Page images and extracted text
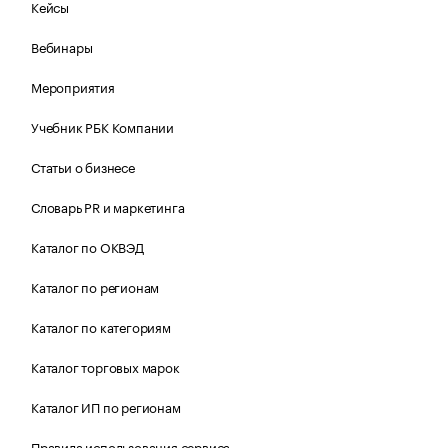
Кейсы
Вебинары
Мероприятия
Учебник РБК Компании
Статьи о бизнесе
Словарь PR и маркетинга
Каталог по ОКВЭД
Каталог по регионам
Каталог по категориям
Каталог торговых марок
Каталог ИП по регионам
Правила использования сервиса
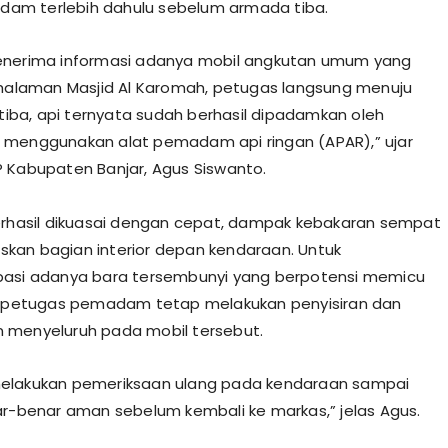
redam terlebih dahulu sebelum armada tiba.
menerima informasi adanya mobil angkutan umum yang
 halaman Masjid Al Karomah, petugas langsung menuju
 tiba, api ternyata sudah berhasil dipadamkan oleh
menggunakan alat pemadam api ringan (APAR),” ujar ​
 Kabupaten Banjar, Agus Siswanto.
berhasil dikuasai dengan cepat, dampak kebakaran sempat
an bagian interior depan kendaraan. Untuk
pasi adanya bara tersembunyi yang berpotensi memicu
, petugas pemadam tetap melakukan penyisiran dan
 menyeluruh pada mobil tersebut.
melakukan pemeriksaan ulang pada kendaraan sampai
ar-benar aman sebelum kembali ke markas,” jelas Agus.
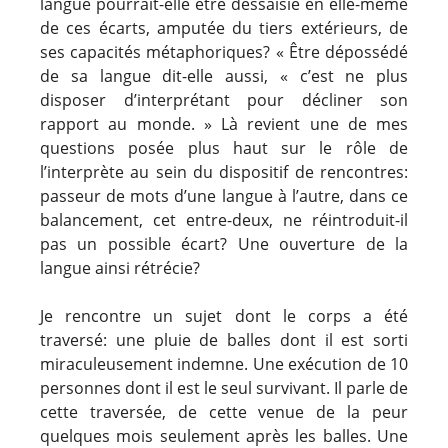
langue pourrait-elle être dessaisie en elle-même
de ces écarts, amputée du tiers extérieurs, de
ses capacités métaphoriques? « Être dépossédé
de sa langue dit-elle aussi, « c’est ne plus
disposer d’interprétant pour décliner son
rapport au monde. » Là revient une de mes
questions posée plus haut sur le rôle de
l’interprète au sein du dispositif de rencontres:
passeur de mots d’une langue à l’autre, dans ce
balancement, cet entre-deux, ne réintroduit-il
pas un possible écart? Une ouverture de la
langue ainsi rétrécie?
Je rencontre un sujet dont le corps a été
traversé: une pluie de balles dont il est sorti
miraculeusement indemne. Une exécution de 10
personnes dont il est le seul survivant. Il parle de
cette traversée, de cette venue de la peur
quelques mois seulement après les balles. Une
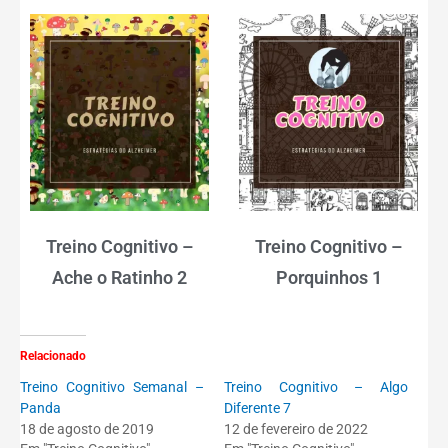
Treino Cognitivo –
Treino Cognitivo –
Ache o Ratinho 2
Porquinhos 1
Relacionado
Treino Cognitivo Semanal –
Treino Cognitivo – Algo
Panda
Diferente 7
18 de agosto de 2019
12 de fevereiro de 2022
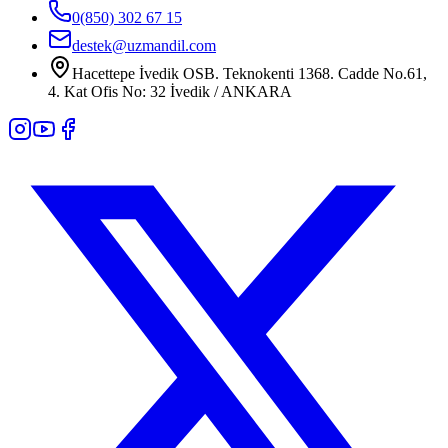
0(850) 302 67 15
destek@uzmandil.com
Hacettepe İvedik OSB. Teknokenti 1368. Cadde No.61,
4. Kat Ofis No: 32 İvedik / ANKARA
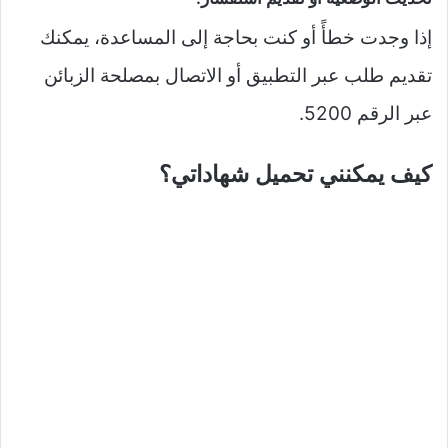
إذا وجدت خطأً أو كنت بحاجة إلى المساعدة، يمكنك
تقديم طلب عبر التطبيق أو الاتصال بمصلحة الزبائن
عبر الرقم 5200.
كيف يمكنني تحميل شهاداتي؟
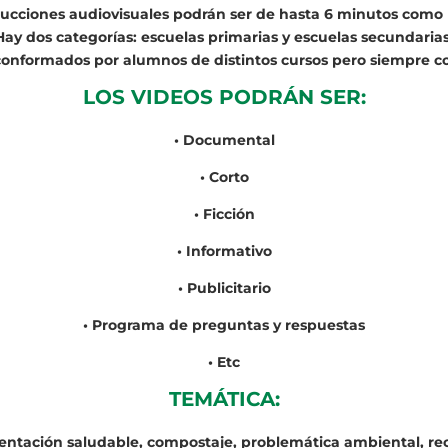
ucciones audiovisuales podrán ser de hasta 6 minutos com
Hay dos categorías: escuelas primarias y escuelas secundarias
onformados por alumnos de distintos cursos pero siempre c
LOS VIDEOS PODRÁN SER:
• Documental
• Corto
• Ficción
• Informativo
• Publicitario
• Programa de preguntas y respuestas
• Etc
TEMÁTICA:
entación saludable, compostaje, problemática ambiental, recic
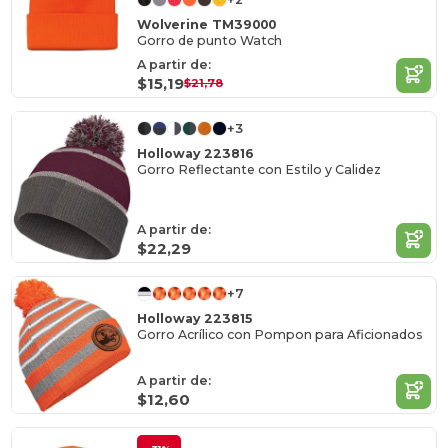
Wolverine TM39000
Gorro de punto Watch
A partir de:
$15,19
$21,78
+3
Holloway 223816
Gorro Reflectante con Estilo y Calidez
A partir de:
$22,29
+7
Holloway 223815
Gorro Acrílico con Pompon para Aficionados
A partir de:
$12,60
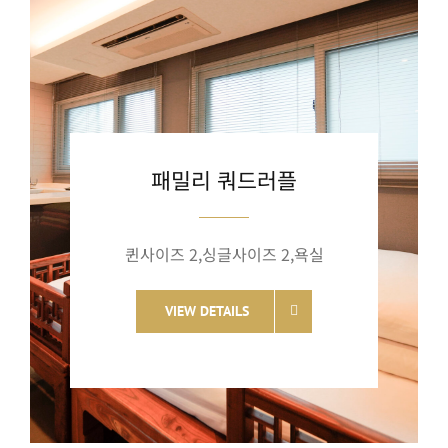
패밀리 쿼드러플
퀸사이즈 2,싱글사이즈 2,욕실
VIEW DETAILS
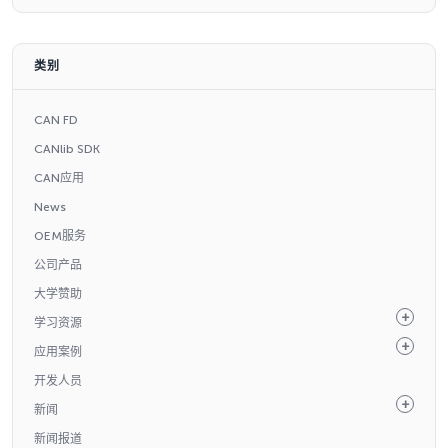
类别
CAN FD
CANlib SDK
CAN应用
News
OEM服务
公司产品
大学赞助
学习资源
应用案例
开发人员
新闻
新闻报道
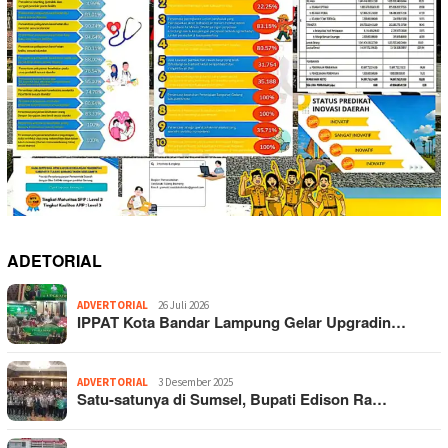
ADETORIAL
ADVERTORIAL
26 Juli 2026
IPPAT Kota Bandar Lampung Gelar Upgradin…
ADVERTORIAL
3 Desember 2025
Satu-satunya di Sumsel, Bupati Edison Ra…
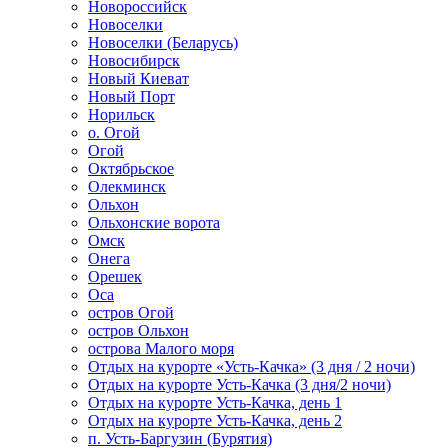
Новороссийск
Новоселки
Новоселки (Беларусь)
Новосибирск
Новый Киеват
Новый Порт
Норильск
о. Огой
Огой
Октябрьское
Олекминск
Ольхон
Ольхонские ворота
Омск
Онега
Орешек
Оса
остров Огой
остров Ольхон
острова Малого моря
Отдых на курорте «Усть-Качка» (3 дня / 2 ночи)
Отдых на курорте Усть-Качка (3 дня/2 ночи)
Отдых на курорте Усть-Качка, день 1
Отдых на курорте Усть-Качка, день 2
п. Усть-Баргузин (Бурятия)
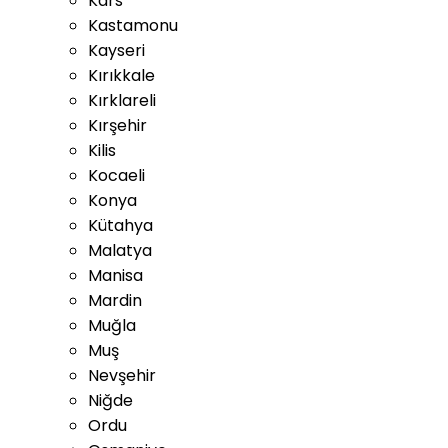
Kars
Kastamonu
Kayseri
Kırıkkale
Kırklareli
Kırşehir
Kilis
Kocaeli
Konya
Kütahya
Malatya
Manisa
Mardin
Muğla
Muş
Nevşehir
Niğde
Ordu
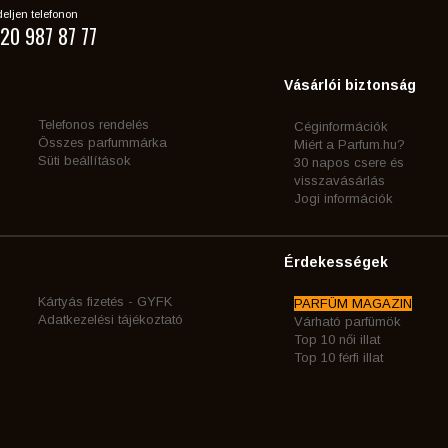
eljen telefonon
20 987 87 77
Vásárlói biztonság
Telefonos rendelés
Céginformációk
Összes parfummárka
Miért a Parfum.hu?
Süti beállítások
30 napos csere és
visszavásárlás
Jogi információk
Érdekességek
Kártyás fizetés - GYFK
PARFÜM MAGAZIN
Adatkezelési tájékoztató
Várható parfümök
Top 10 női illat
Top 10 férfi illat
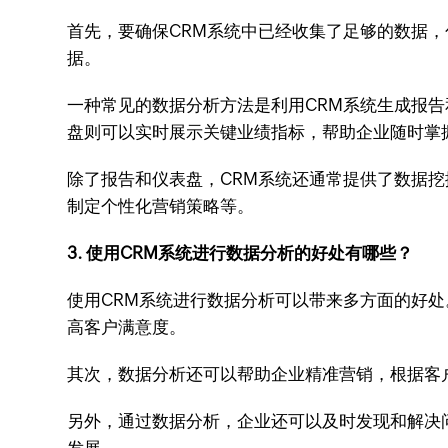
首先，要确保CRM系统中已经收集了足够的数据
据。
一种常见的数据分析方法是利用CRM系统生成报
盘则可以实时展示关键业绩指标，帮助企业随时掌
除了报告和仪表盘，CRM系统还通常提供了数据
制定个性化营销策略等。
3. 使用CRM系统进行数据分析的好处有哪些？
使用CRM系统进行数据分析可以带来多方面的好
高客户满意度。
其次，数据分析还可以帮助企业精准营销，根据客
另外，通过数据分析，企业还可以及时发现和解决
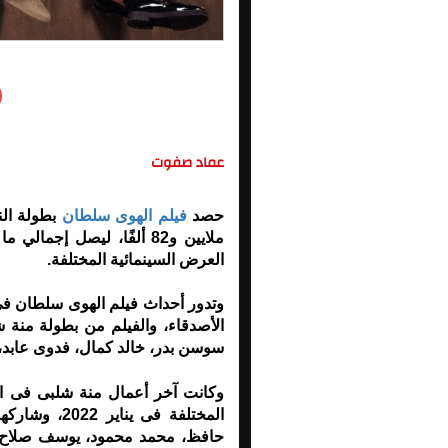
عماد صفوت
حصد
فيلم الهوى سلطان
العرض السينمائية المختلفة.
وتدور أحداث فيلم الهوى سلطان فى
الأصدقاء، والفيلم من بطولة منة 
سوسن بدر، خالد كمال، فدوى عابد، 
وكانت آخر أعمال منة شلبى فى ا
المختلفة فى 
حافظ، محمد محمود، يوسف صلاح، ع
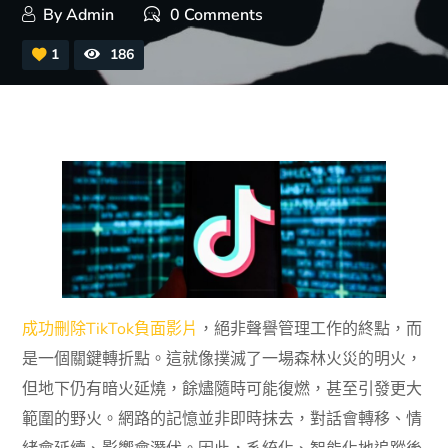
By
Admin
0 Comments
1
186
成功刪除TikTok負面影片
，絕非聲譽管理工作的終點，而
是一個關鍵轉折點。這就像撲滅了一場森林火災的明火，
但地下仍有暗火延燒，餘燼隨時可能復燃，甚至引發更大
範圍的野火。網路的記憶並非即時抹去，對話會轉移、情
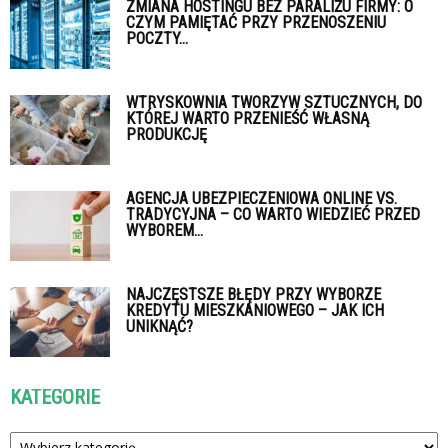
ZMIANA HOSTINGU BEZ PARALIŻU FIRMY: O
CZYM PAMIĘTAĆ PRZY PRZENOSZENIU
POCZTY...
WTRYSKOWNIA TWORZYW SZTUCZNYCH, DO
KTÓREJ WARTO PRZENIEŚĆ WŁASNĄ
PRODUKCJĘ
AGENCJA UBEZPIECZENIOWA ONLINE VS.
TRADYCYJNA – CO WARTO WIEDZIEĆ PRZED
WYBOREM...
NAJCZĘSTSZE BŁĘDY PRZY WYBORZE
KREDYTU MIESZKANIOWEGO – JAK ICH
UNIKNĄĆ?
KATEGORIE
Kategorie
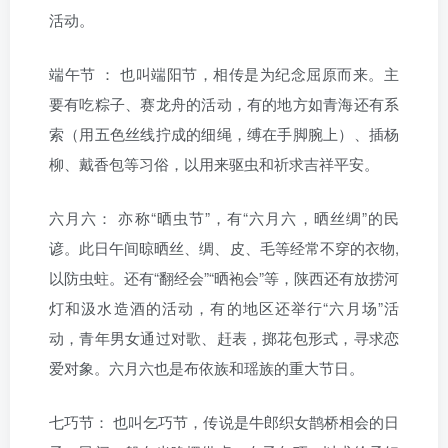
活动。
端午节
：
也叫端阳节，相传是为纪念屈原而来。主
要有吃粽子、赛龙舟的活动，有的地方如青海还有系
索（用五色丝线拧成的细绳，缚在手脚腕上）、插杨
柳、戴香包等习俗，以用来驱虫和祈求吉祥平安。
六月六：
亦称“晒虫节”，有“六月六，晒丝绸”的民
谚。此日午间晾晒丝、绸、皮、毛等经常不穿的衣物,
以防虫蛀。还有“翻经会”“晒袍会”等，陕西还有放捞河
灯和汲水造酒的活动，有的地区还举行“六月场”活
动，青年男女通过对歌、赶表，掷花包形式，寻求恋
爱对象。六月六也是布依族和瑶族的重大节日。
七巧节：
也叫乞巧节，传说是牛郎织女鹊桥相会的日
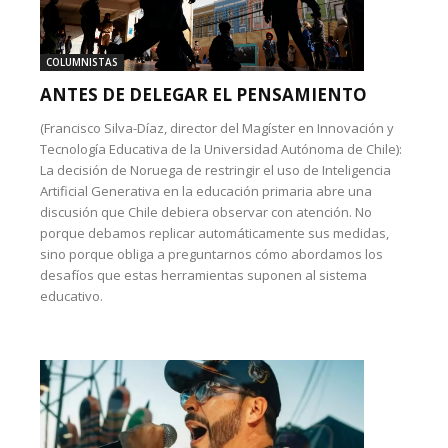
COLUMNISTAS
ANTES DE DELEGAR EL PENSAMIENTO
(Francisco Silva-Díaz, director del Magíster en Innovación y
Tecnología Educativa de la Universidad Autónoma de Chile):
La decisión de Noruega de restringir el uso de Inteligencia
Artificial Generativa en la educación primaria abre una
discusión que Chile debiera observar con atención. No
porque debamos replicar automáticamente sus medidas,
sino porque obliga a preguntarnos cómo abordamos los
desafíos que estas herramientas suponen al sistema
educativo.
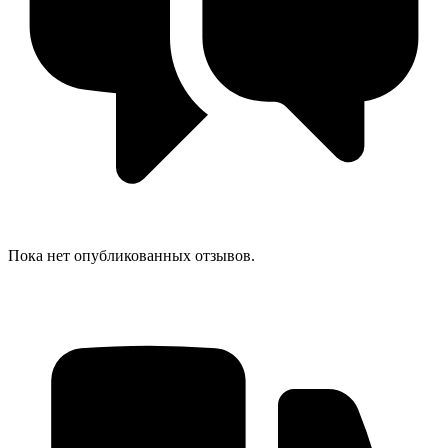
Пока нет опубликованных отзывов.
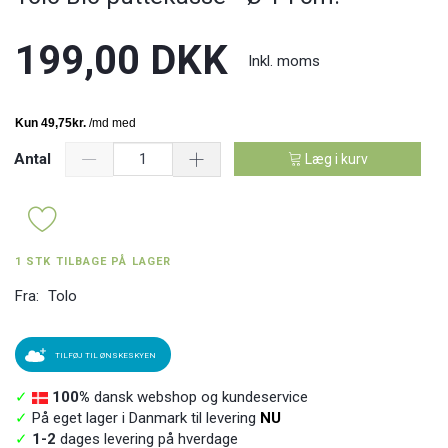
199,00 DKK
Inkl. moms
Antal
Læg i kurv
1 STK TILBAGE PÅ LAGER
Fra:
Tolo
TILFØJ TIL ØNSKESKYEN
✓
100%
dansk webshop og kundeservice
✓
På eget lager i Danmark til levering
NU
✓
1-2
dages levering på hverdage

(What you are asked to do):
Look over the data above and show each line that contains "langue".

(Solution to this task):
langue pourrait-elle être dessaisie en elle-même
de sa langue dit-elle aussi, « c’est ne plus
passeur de mots d’une langue à l’autre, dans ce
langue ainsi rétrécie?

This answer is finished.